• articles
  • general information
  • Balancing Model Quality and Hardware Demands in AI Workstations
  • Balancing Model Quality and Hardware Demands in AI Workstations

    Author:
    Published:

    Pebble in a Sandbox and Conclusion

    Now that we know what the requirements are, how do they factor into building an AI workstation?

    I would like to start with an analogy. Say you have a sandbox, 10x10 and someone throws in a pebble. It should be rather easy for you to find the pebble and after each retrieval the sandbox grows by a dimension in each direction.  E.g. a 10x10 now becomes 12x12. The pebble is cast again and you need to find it. Do this several times and you will eventually have a sandbox grow to 100x100 or larger.  Thing is, the pebble remains the same size, you start from the same location and over time it will take longer and longer to find the pebble.

    This analogy is a good way to think of the interaction your hardware plays when working with AI Models. The parameter size of the model is the size of the initial sandbox. As you use the model the amount of sand in the sandbox will grow adding context and information.  Ultimately, this requires your system to search through a much larger pool to generate a response.
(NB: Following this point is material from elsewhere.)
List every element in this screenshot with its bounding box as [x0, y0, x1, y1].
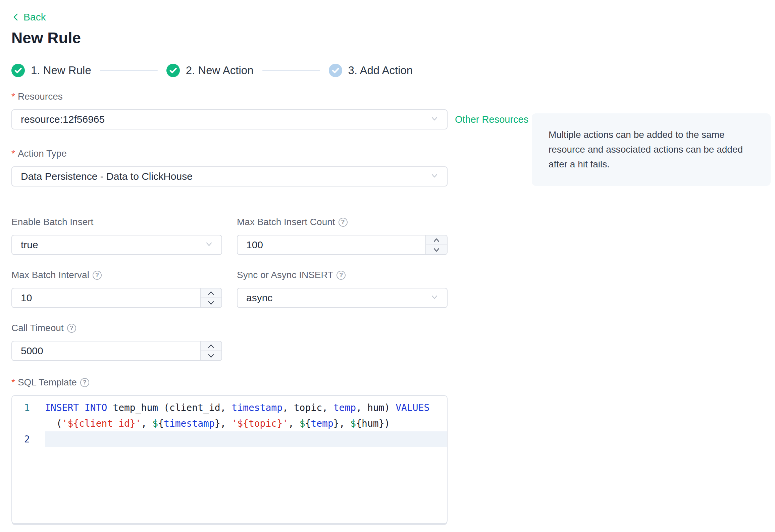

The larger the sandbox the more information you will have available, the better the response will be and the slower the generation will be.

    These all scale together with the edge cases suffering the most.

    To speed things up, we can increase the processing power.  This equates to using a larger shovel or magnifying glass to find the pebble and much like in games, faster GPUs deliver better performance.

    While not directly related to my sandbox analogy, the inference system you use can tweak your user experience considerably.  Systems like Llama.cpp and Ollama can balance AI model usage between CPU and GPU allowing you to use larger models but, you sacrifice speed.  Larger models are already slow due to their size (the sandbox size) and without a GPU, things will negatively multiply.  Systems that use vLLM will be limited to using only GPU memory.  This will require more GPUs to run larger models and the extra processing power can keep up and deliver extremely fast performance.  However, when you run out of context memory everything will crash and thus makes the hardware selection extremely important.

    Conclusion

    While we have just touched the surface on the requirements for running AI models, I think the above is a nice primer for having a detailed and more specific hardware discussion. As with most things you will find exceptions to the rule and it is important to strike a balance between price and performance.  For example, in the gaming space having a GPU with more VRAM will allow you to run higher resolutions and thus larger monitors but, using that same GPU for AI models will get you the speed but, not enough memory to make it useful.  Likewise, GPUs designed for this purpose usually have double the amount of memory and command a higher price. 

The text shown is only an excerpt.